At the time, authority for a nuclear first strike was given to the president because of the realistic possibility of a ballistic missile being allowed to reach the U.S. mainland within 30 minutes, leaving no time “for a special session of the Senate,” according to Cardin.
But while the Soviet Union no longer exists, Cardin and Corker said that the nuclear protocols remained essentially unchanged and that the president had it within his power to unilaterally use the most powerful weapon in the U.S. arsenal.
“Based on my understanding of the nuclear command and control protocol, there are no checks – no checks – on the president’s authority,” Cardin said. “The system as it is set up today provides the president with the sole and ultimate authority to use nuclear weapons.”
While Cardin and Corker did not expand on their opinions of the current holder of the office, other lawmakers were more open.
“We are concerned that the president is so unstable, is so volatile, has a decision-making process that is so quixotic, that he might order a nuclear-weapons strike that is wildly out of step with U.S. national security interests,” said Sen.
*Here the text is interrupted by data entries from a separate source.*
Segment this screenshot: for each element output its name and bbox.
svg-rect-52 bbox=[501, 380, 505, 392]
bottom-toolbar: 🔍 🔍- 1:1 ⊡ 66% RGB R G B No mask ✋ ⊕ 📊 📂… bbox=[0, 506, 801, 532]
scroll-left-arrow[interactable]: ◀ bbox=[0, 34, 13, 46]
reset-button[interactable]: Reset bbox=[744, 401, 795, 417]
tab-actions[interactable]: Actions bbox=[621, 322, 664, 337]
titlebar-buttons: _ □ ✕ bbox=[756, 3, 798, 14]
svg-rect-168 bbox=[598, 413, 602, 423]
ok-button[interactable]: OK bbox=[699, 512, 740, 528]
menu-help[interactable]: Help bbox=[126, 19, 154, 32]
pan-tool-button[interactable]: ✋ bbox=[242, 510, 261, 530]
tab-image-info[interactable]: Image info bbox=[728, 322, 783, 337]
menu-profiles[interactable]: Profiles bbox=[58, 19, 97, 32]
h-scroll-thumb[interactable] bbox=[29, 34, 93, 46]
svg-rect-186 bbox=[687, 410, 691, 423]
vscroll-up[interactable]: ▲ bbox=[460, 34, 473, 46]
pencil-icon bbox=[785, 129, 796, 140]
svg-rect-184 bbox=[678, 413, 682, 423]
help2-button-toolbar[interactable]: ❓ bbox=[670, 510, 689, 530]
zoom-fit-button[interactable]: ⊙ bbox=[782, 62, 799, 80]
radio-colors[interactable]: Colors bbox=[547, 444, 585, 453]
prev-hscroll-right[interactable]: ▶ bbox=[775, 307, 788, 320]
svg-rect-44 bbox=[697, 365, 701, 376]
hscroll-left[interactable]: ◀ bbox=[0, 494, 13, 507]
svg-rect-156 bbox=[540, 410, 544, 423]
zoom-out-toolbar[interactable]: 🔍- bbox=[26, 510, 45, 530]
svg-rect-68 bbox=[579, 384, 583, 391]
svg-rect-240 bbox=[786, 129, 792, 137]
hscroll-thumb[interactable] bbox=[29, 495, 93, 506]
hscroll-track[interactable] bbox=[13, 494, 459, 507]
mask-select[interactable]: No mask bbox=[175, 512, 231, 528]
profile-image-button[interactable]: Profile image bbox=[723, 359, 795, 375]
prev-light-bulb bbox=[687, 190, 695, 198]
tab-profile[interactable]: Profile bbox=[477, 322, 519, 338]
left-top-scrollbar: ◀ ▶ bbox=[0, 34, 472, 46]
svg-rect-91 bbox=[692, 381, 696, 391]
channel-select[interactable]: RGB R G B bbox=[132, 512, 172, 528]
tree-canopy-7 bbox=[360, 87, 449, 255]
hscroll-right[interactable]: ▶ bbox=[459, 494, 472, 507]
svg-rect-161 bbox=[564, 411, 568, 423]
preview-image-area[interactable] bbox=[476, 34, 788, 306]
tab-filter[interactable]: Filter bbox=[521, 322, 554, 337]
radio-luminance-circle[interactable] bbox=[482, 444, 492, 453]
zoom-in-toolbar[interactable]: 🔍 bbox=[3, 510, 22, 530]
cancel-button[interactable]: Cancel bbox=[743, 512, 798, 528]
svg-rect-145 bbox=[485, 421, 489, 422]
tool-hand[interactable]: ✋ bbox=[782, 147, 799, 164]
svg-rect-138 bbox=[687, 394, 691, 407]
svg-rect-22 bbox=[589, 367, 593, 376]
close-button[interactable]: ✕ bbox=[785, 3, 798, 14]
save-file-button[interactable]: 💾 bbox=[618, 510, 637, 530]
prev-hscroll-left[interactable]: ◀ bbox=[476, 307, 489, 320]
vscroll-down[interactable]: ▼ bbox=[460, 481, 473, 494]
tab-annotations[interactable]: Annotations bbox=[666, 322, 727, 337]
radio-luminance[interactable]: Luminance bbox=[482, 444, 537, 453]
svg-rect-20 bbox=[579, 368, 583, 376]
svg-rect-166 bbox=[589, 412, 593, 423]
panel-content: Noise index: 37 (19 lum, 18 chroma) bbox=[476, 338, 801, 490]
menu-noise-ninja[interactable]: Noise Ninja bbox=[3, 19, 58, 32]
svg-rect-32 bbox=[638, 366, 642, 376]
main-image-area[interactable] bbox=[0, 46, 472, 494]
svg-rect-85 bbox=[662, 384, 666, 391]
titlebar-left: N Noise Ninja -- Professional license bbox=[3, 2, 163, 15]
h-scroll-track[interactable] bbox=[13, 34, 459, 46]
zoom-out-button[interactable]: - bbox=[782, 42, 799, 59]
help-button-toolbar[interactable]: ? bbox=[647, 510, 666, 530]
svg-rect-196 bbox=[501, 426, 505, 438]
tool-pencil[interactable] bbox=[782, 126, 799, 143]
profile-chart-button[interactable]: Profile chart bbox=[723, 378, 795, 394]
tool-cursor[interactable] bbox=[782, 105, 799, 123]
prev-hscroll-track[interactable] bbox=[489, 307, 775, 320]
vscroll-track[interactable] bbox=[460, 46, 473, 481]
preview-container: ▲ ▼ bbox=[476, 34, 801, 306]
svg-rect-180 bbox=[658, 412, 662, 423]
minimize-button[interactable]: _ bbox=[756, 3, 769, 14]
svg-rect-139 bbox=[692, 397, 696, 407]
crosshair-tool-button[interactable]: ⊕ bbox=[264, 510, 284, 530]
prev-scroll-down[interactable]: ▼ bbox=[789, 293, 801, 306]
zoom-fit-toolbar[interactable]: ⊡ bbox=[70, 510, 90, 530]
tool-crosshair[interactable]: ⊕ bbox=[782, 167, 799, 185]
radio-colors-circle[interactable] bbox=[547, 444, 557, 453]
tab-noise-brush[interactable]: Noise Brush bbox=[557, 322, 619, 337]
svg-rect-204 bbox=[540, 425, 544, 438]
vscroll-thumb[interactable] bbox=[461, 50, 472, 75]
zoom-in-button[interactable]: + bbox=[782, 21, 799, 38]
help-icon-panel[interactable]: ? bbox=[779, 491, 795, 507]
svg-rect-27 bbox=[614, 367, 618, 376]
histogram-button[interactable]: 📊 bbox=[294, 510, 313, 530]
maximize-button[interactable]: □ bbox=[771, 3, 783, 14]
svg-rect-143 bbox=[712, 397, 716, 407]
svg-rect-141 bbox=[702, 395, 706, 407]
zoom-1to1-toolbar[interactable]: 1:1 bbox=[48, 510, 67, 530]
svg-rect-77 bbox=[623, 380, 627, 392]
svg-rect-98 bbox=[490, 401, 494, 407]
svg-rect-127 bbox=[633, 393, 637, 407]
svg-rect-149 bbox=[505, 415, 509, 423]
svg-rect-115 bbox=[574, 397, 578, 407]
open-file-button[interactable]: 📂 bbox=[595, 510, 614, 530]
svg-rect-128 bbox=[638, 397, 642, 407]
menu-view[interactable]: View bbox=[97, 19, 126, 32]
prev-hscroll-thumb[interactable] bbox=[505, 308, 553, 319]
Chris Murphy, D-Connecticut.
Opinions on the president’s ability to use nuclear weapons vary widely, with some experts saying that nuclear weapons use should be governed by greater deliberation and others arguing for flexibility in the authority given to presidents.
“The best reforms to the nuclear command-and-control system would be ones that maximized the opportunity for the human element to mitigate risks by maximizing time for deliberation and assessment,” said Peter Feaver, a professor of political science and public policy at Duke University.
“My bottom line is simple: in the past, Congress has played a vital role in pushing the executive branch to strengthen the nuclear command-and-control system and the time may be ripe for another close look,” said Feaver, who was on the National Security Council under President George W. Bush.
But according to retired Air Force Gen. C. Robert Kehler, a former commander of United States Strategic Command, the president’s ability to order a first strike without consultation is a crucial part of nuclear deterrence strategy.
“To remain a credible deterrent tool, the U.S. nuclear force must present any would-be attacker with little confidence of success and the certainty of an assured response against his highest-value targets,” Kehler told the Senate panel.
“Despite significant differences from the Cold War, the ultimate paradox of the nuclear age is still with us—to prevent the use of nuclear weapons, the U.S. must remain prepared to use them,” Kehler said.